Top of Data excerpts

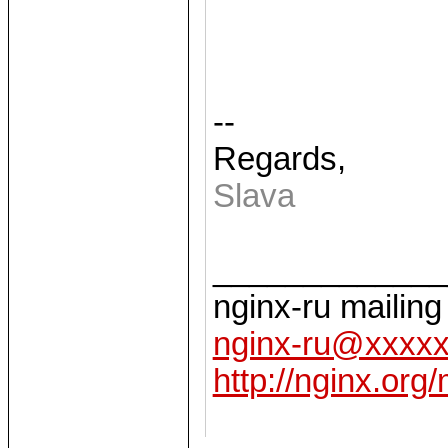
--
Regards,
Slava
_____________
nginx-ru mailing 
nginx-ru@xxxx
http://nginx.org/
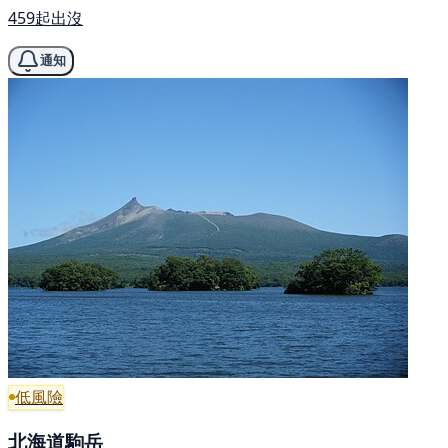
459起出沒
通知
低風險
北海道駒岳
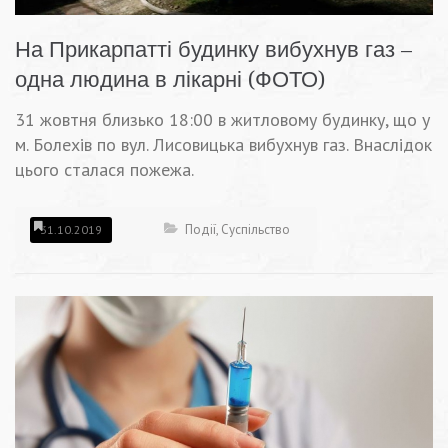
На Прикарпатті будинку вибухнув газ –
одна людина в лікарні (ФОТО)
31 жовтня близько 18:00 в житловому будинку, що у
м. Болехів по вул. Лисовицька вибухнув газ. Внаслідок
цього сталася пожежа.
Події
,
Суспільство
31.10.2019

Bottom of Data excerpts

== Exercise ==
Look through the data and show every line containing "будинку".

== Response to this exercise ==
На Прикарпатті будинку вибухнув газ –
31 жовтня близько 18:00 в житловому будинку, що у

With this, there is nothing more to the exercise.